In my neighborhood, everyone had street names, like Eight Ball or Cell Block.  When I met Magic on 188th and Valentine, he pulled a quarter from behind my ear.  Most guys didn’t try that hard.  He gave me the quarter and put his arm around me.  “You wanna hang out sometime?” 

My friend Suzette (AKA Wild Child) and I had decided last week over a forty and a blunt.  It was time.  Virginity was a liability in my neighborhood, one more thing I had to carry around with my shank and my bus pass.  “Let’s just get rid of the damn thing,” she had said.

I put the magic quarter in my pocket.  “I’ll hang out.”

“Yeahcool,” he said, like it was one word.  

Magic sold heroin and crack on the corner of 192nd and Decatur.  On our first date, I sat on a building stoop and watched him.  He walked up and down the block, calling out drug names:  “Wall Street! Nightrider! Thunderbird!”  I pretended to play lookout even though I was just sitting there smoking cigarettes.

On our second date, in his room at the boarding house, he blasted KRS One “Sound of da Police.”  There was a tiny gun on the table and I made him take out the six tiny bullets before I agreed to take off my clothes.  I had never seen such a tiny gun, and I stared at it while Magic got on top of me. 

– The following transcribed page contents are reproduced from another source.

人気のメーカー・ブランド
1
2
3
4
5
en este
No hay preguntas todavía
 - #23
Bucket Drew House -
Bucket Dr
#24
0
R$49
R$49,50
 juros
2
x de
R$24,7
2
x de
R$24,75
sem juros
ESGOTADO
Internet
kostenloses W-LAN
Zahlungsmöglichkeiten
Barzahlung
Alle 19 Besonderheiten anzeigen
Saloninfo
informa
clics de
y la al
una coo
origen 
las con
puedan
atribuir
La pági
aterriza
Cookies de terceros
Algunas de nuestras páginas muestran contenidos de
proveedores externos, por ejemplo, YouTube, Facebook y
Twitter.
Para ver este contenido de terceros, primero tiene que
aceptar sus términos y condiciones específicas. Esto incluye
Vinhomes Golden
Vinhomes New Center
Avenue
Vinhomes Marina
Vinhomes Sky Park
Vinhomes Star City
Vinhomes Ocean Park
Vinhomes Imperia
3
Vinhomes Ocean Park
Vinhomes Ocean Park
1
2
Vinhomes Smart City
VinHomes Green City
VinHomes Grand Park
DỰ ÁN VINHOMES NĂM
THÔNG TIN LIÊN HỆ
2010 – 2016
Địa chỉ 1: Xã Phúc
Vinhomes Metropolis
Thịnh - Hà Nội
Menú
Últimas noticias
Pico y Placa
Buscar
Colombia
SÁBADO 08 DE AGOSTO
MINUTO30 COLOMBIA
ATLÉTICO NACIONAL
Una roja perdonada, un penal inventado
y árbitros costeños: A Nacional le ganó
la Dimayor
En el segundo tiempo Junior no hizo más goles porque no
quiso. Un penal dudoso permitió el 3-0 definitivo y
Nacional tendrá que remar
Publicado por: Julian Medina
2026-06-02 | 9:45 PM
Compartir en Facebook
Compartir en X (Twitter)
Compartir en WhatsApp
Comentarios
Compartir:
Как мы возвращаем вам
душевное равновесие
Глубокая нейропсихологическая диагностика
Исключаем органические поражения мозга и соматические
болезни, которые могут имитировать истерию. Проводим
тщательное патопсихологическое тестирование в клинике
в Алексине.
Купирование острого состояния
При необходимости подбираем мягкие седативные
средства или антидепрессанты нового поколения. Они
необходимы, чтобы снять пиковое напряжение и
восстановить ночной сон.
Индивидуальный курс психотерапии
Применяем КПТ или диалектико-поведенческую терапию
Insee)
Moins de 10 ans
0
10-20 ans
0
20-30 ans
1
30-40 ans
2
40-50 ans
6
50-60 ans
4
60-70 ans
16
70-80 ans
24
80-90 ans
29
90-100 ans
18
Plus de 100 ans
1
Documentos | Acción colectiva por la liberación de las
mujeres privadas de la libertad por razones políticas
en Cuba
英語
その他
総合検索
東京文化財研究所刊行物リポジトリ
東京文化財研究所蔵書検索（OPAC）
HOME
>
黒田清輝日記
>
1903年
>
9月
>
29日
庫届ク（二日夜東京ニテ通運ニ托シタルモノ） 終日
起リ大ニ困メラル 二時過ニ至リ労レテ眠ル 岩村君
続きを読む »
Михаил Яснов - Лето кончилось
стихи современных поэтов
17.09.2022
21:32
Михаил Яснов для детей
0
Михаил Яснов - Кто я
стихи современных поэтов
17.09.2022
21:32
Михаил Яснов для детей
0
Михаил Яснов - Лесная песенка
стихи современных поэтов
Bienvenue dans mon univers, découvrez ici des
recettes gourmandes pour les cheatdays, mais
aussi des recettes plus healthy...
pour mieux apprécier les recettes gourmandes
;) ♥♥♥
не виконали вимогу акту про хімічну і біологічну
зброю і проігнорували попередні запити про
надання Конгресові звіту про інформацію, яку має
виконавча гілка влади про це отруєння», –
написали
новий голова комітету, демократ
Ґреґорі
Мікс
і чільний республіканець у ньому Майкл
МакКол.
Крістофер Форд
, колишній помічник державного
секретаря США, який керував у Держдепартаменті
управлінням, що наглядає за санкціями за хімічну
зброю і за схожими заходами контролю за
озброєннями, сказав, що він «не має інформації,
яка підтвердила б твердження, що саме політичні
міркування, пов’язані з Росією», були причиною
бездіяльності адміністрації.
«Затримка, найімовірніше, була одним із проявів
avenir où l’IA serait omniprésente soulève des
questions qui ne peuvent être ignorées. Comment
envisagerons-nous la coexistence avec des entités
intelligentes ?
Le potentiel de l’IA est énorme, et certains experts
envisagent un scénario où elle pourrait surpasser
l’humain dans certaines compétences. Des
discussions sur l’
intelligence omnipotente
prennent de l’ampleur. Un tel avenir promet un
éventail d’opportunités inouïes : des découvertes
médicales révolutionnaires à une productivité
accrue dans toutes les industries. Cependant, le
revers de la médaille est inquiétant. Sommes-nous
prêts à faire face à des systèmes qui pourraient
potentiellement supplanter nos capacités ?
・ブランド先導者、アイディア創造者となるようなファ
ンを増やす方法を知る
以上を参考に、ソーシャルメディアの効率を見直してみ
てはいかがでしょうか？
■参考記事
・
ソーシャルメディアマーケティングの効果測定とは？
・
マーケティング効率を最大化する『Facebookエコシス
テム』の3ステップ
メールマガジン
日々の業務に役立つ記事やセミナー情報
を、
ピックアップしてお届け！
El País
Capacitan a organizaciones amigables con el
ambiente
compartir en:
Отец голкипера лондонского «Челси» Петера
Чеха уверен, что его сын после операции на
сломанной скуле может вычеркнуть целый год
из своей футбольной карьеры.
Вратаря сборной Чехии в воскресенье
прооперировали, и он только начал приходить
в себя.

I thought I should moan or call something out, but I couldn’t bring myself to call out “Magic.”  It wasn’t.  I had been waiting for this, fantasizing about it as I lay in bed at night, my hand in my panties, picturing Vanilla Ice.  I looked at the tiny gun with the six tiny bullets next to it, and imagined myself calling out, “Wall Street! Nightrider! Thunderbird!”  I laughed a little, but Magic didn’t notice.

Even though the sex wasn’t the greatest, I felt something for him.  Our bodies had been so close.  But when Magic jumped up and flipped over the cassette, lit a cigarette and started counting money, I saw that it didn’t mean anything to him.  I could have been any chicken head, any White Girl, which was my street name.  I know.  Not that creative.

A few days later, when I saw Magic on Marion and 189th he almost walked right past me.  I grabbed his arm. “Hey, Magic.”

He smiled and shoved his hands in his pockets.  No tricks for me. “Hey, ma, what’s up?” 

I wanted something from him, I don’t know what.  Maybe a smile or a deep look, something leftover from when we had been skin to skin.

“Anyways, I gotta go,” he said.  “Eight Ball’s waitin’ up the block.” 

I felt around in my pocket for the magic quarter, but it wasn’t there.  I had either spent it or lost it.  Or maybe it just disappeared.